-- Exercise materials follows --

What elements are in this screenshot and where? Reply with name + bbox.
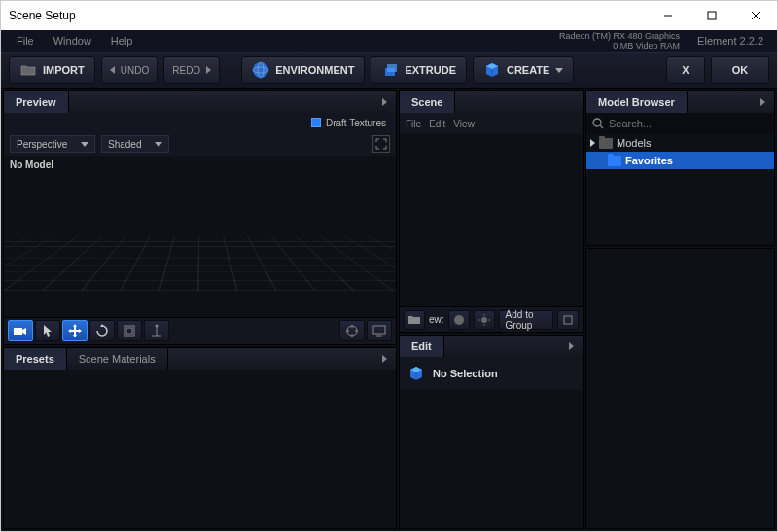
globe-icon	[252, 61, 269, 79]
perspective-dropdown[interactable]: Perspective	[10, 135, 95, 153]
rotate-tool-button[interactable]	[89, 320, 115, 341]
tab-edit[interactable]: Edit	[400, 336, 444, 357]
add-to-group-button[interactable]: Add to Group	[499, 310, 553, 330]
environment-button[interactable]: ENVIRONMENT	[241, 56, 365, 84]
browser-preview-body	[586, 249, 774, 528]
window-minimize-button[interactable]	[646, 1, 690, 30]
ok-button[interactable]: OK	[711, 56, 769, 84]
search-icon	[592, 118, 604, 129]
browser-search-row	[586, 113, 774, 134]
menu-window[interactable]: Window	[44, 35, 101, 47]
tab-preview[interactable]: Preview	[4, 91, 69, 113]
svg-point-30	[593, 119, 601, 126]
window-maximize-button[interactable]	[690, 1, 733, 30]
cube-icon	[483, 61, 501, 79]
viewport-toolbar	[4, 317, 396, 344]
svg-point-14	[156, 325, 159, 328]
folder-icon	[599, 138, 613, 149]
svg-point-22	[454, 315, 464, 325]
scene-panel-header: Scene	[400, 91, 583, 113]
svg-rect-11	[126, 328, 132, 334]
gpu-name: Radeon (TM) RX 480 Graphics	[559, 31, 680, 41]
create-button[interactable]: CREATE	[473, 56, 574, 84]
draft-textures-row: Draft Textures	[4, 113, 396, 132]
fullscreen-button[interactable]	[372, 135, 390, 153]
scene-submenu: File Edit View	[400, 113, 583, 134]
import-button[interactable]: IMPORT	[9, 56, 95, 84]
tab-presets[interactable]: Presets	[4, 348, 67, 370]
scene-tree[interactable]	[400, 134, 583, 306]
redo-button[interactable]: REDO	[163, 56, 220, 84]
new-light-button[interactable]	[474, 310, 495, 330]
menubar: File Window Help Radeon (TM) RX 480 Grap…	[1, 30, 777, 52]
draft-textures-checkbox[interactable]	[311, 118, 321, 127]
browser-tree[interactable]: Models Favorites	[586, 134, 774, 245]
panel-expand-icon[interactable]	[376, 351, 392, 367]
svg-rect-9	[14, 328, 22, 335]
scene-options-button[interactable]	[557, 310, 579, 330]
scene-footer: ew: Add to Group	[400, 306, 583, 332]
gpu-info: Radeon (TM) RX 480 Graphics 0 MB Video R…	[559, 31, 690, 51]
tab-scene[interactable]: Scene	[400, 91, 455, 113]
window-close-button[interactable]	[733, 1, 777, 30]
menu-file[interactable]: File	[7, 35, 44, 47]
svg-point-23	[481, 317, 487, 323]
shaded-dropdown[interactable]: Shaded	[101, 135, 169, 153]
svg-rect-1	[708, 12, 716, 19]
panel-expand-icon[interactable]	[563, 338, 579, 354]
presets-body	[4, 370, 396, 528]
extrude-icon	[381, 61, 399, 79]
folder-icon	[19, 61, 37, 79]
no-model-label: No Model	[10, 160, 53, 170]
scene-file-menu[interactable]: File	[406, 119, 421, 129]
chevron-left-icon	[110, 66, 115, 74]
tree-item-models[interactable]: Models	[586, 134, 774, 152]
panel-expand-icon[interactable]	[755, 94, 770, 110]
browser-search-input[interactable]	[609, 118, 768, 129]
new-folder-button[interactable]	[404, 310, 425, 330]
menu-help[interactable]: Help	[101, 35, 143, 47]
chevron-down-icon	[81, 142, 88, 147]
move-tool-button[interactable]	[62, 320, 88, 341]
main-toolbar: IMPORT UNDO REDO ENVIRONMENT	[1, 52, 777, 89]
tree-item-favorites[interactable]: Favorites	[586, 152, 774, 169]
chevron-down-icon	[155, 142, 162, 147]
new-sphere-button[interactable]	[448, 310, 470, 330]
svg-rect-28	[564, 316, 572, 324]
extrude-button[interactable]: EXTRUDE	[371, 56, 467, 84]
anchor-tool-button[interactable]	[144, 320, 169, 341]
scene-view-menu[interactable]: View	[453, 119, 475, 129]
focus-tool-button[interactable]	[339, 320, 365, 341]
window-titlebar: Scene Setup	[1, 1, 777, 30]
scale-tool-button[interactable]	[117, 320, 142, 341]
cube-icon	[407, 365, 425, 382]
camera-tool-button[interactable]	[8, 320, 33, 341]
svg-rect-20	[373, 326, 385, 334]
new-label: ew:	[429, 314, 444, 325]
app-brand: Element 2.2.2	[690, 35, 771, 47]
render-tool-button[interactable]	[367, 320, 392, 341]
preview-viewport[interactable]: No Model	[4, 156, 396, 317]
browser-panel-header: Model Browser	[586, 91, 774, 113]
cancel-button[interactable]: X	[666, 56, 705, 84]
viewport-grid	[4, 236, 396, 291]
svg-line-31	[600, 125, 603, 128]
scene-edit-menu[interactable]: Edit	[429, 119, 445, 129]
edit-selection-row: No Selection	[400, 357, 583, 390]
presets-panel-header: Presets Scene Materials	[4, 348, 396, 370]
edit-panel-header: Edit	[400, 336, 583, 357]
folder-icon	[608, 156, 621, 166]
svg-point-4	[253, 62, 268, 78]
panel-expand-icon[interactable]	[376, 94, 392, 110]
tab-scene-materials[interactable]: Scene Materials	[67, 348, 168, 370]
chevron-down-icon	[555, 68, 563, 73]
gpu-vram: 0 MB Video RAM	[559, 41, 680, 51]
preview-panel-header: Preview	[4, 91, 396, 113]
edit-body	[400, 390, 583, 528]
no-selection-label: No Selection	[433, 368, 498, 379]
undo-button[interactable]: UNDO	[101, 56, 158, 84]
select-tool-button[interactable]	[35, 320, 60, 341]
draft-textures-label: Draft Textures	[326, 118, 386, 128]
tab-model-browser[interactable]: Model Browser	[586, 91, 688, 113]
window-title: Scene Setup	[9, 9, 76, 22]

-- Exercise materials concluded --

What you will do
Copy out all of the entries exactly as they stand, with no pictures in your copy.

Output for this task
What elements are in this screenshot and where? Reply with name + bbox.
globe-icon	[252, 61, 269, 79]
perspective-dropdown[interactable]: Perspective	[10, 135, 95, 153]
rotate-tool-button[interactable]	[89, 320, 115, 341]
tab-edit[interactable]: Edit	[400, 336, 444, 357]
add-to-group-button[interactable]: Add to Group	[499, 310, 553, 330]
environment-button[interactable]: ENVIRONMENT	[241, 56, 365, 84]
browser-preview-body	[586, 249, 774, 528]
window-minimize-button[interactable]	[646, 1, 690, 30]
ok-button[interactable]: OK	[711, 56, 769, 84]
search-icon	[592, 118, 604, 129]
browser-search-row	[586, 113, 774, 134]
menu-window[interactable]: Window	[44, 35, 101, 47]
tab-preview[interactable]: Preview	[4, 91, 69, 113]
svg-point-30	[593, 119, 601, 126]
window-maximize-button[interactable]	[690, 1, 733, 30]
cube-icon	[483, 61, 501, 79]
viewport-toolbar	[4, 317, 396, 344]
svg-point-14	[156, 325, 159, 328]
folder-icon	[599, 138, 613, 149]
svg-point-22	[454, 315, 464, 325]
scene-panel-header: Scene	[400, 91, 583, 113]
svg-rect-11	[126, 328, 132, 334]
gpu-name: Radeon (TM) RX 480 Graphics	[559, 31, 680, 41]
create-button[interactable]: CREATE	[473, 56, 574, 84]
draft-textures-row: Draft Textures	[4, 113, 396, 132]
fullscreen-button[interactable]	[372, 135, 390, 153]
scene-submenu: File Edit View	[400, 113, 583, 134]
import-button[interactable]: IMPORT	[9, 56, 95, 84]
tab-presets[interactable]: Presets	[4, 348, 67, 370]
scene-tree[interactable]	[400, 134, 583, 306]
redo-button[interactable]: REDO	[163, 56, 220, 84]
new-light-button[interactable]	[474, 310, 495, 330]
menubar: File Window Help Radeon (TM) RX 480 Grap…	[1, 30, 777, 52]
draft-textures-checkbox[interactable]	[311, 118, 321, 127]
browser-tree[interactable]: Models Favorites	[586, 134, 774, 245]
panel-expand-icon[interactable]	[376, 351, 392, 367]
svg-rect-9	[14, 328, 22, 335]
scene-options-button[interactable]	[557, 310, 579, 330]
scene-footer: ew: Add to Group	[400, 306, 583, 332]
gpu-info: Radeon (TM) RX 480 Graphics 0 MB Video R…	[559, 31, 690, 51]
tab-scene[interactable]: Scene	[400, 91, 455, 113]
window-close-button[interactable]	[733, 1, 777, 30]
menu-file[interactable]: File	[7, 35, 44, 47]
svg-point-23	[481, 317, 487, 323]
shaded-dropdown[interactable]: Shaded	[101, 135, 169, 153]
svg-rect-1	[708, 12, 716, 19]
panel-expand-icon[interactable]	[563, 338, 579, 354]
presets-body	[4, 370, 396, 528]
extrude-icon	[381, 61, 399, 79]
folder-icon	[19, 61, 37, 79]
no-model-label: No Model	[10, 160, 53, 170]
scene-file-menu[interactable]: File	[406, 119, 421, 129]
chevron-left-icon	[110, 66, 115, 74]
tree-item-models[interactable]: Models	[586, 134, 774, 152]
panel-expand-icon[interactable]	[755, 94, 770, 110]
browser-search-input[interactable]	[609, 118, 768, 129]
new-folder-button[interactable]	[404, 310, 425, 330]
menu-help[interactable]: Help	[101, 35, 143, 47]
chevron-down-icon	[81, 142, 88, 147]
move-tool-button[interactable]	[62, 320, 88, 341]
main-toolbar: IMPORT UNDO REDO ENVIRONMENT	[1, 52, 777, 89]
tree-item-favorites[interactable]: Favorites	[586, 152, 774, 169]
chevron-down-icon	[155, 142, 162, 147]
new-sphere-button[interactable]	[448, 310, 470, 330]
svg-rect-28	[564, 316, 572, 324]
extrude-button[interactable]: EXTRUDE	[371, 56, 467, 84]
anchor-tool-button[interactable]	[144, 320, 169, 341]
scene-view-menu[interactable]: View	[453, 119, 475, 129]
focus-tool-button[interactable]	[339, 320, 365, 341]
window-titlebar: Scene Setup	[1, 1, 777, 30]
scale-tool-button[interactable]	[117, 320, 142, 341]
cube-icon	[407, 365, 425, 382]
camera-tool-button[interactable]	[8, 320, 33, 341]
svg-rect-20	[373, 326, 385, 334]
new-label: ew:	[429, 314, 444, 325]
app-brand: Element 2.2.2	[690, 35, 771, 47]
render-tool-button[interactable]	[367, 320, 392, 341]
preview-viewport[interactable]: No Model	[4, 156, 396, 317]
browser-panel-header: Model Browser	[586, 91, 774, 113]
cancel-button[interactable]: X	[666, 56, 705, 84]
viewport-grid	[4, 236, 396, 291]
svg-line-31	[600, 125, 603, 128]
scene-edit-menu[interactable]: Edit	[429, 119, 445, 129]
edit-selection-row: No Selection	[400, 357, 583, 390]
presets-panel-header: Presets Scene Materials	[4, 348, 396, 370]
edit-panel-header: Edit	[400, 336, 583, 357]
folder-icon	[608, 156, 621, 166]
svg-point-4	[253, 62, 268, 78]
panel-expand-icon[interactable]	[376, 94, 392, 110]
tab-scene-materials[interactable]: Scene Materials	[67, 348, 168, 370]
chevron-down-icon	[555, 68, 563, 73]
gpu-vram: 0 MB Video RAM	[559, 41, 680, 51]
preview-panel-header: Preview	[4, 91, 396, 113]
edit-body	[400, 390, 583, 528]
no-selection-label: No Selection	[433, 368, 498, 379]
undo-button[interactable]: UNDO	[101, 56, 158, 84]
select-tool-button[interactable]	[35, 320, 60, 341]
draft-textures-label: Draft Textures	[326, 118, 386, 128]
tab-model-browser[interactable]: Model Browser	[586, 91, 688, 113]
window-title: Scene Setup	[9, 9, 76, 22]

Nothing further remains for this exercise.